Tell us what you think: What does the recent volatility in emerging market currencies signal?

  • The Argentine peso and Turkish lira have taken a knock this year.
  • Declines in emerging market currencies also come amid recent strength in the dollar.
Union workers demonstrate while legislators debate a bill to put a stop on public services taxes raising in Buenos Aires, on May 9, 2018.
Eitan Abramovich | AFP | Getty Images
Union workers demonstrate while legislators debate a bill to put a stop on public services taxes raising in Buenos Aires, on May 9, 2018.

Emerging market currencies took a knock last week, coming under pressure as the dollar firmed, among other idiosyncratic factors.

On Friday, the Argentine peso closed at a record low of 23.35 per dollar even though the country has approached the International Monetary Fund for aid. The currency has dropped some 23 percent this year despite the central bank raising rates to 40 percent earlier in the month.

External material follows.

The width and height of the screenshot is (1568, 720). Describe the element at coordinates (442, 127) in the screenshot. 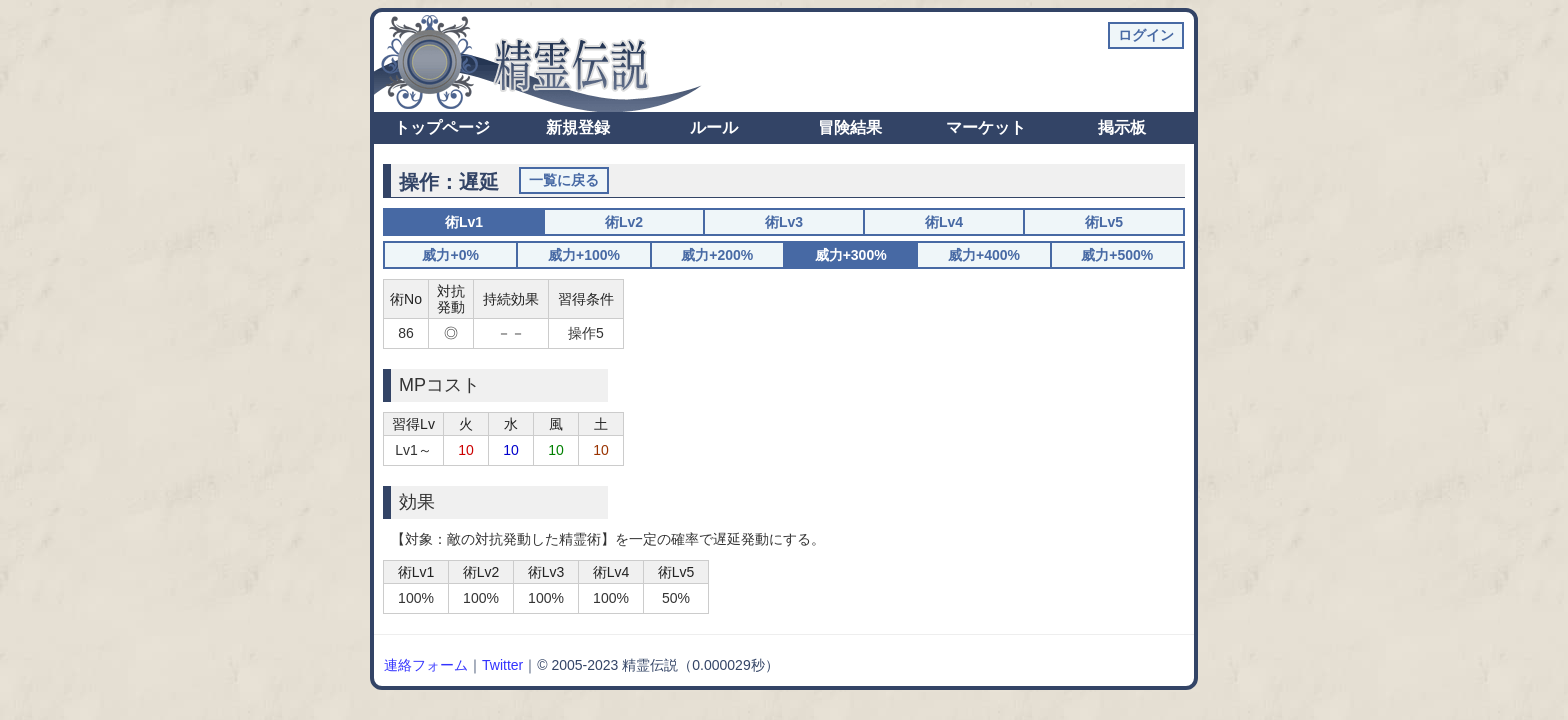

I see `トップページ` at that location.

Elsewhere, the Turkish lira sank to record lows last week amid concerns of soaring inflation. Turkish President Tayyip Erdogan on Friday referred to interest rates as "the mother and father of all evil," Reuters said.

The MSCI Emerging Market Currency Index has erased most of its gains made this year, last standing at 1,691.24 at the end of Friday trade.

Ahead, central banks in Indonesia and Brazil are slated to announce interest rate decisions later in the week.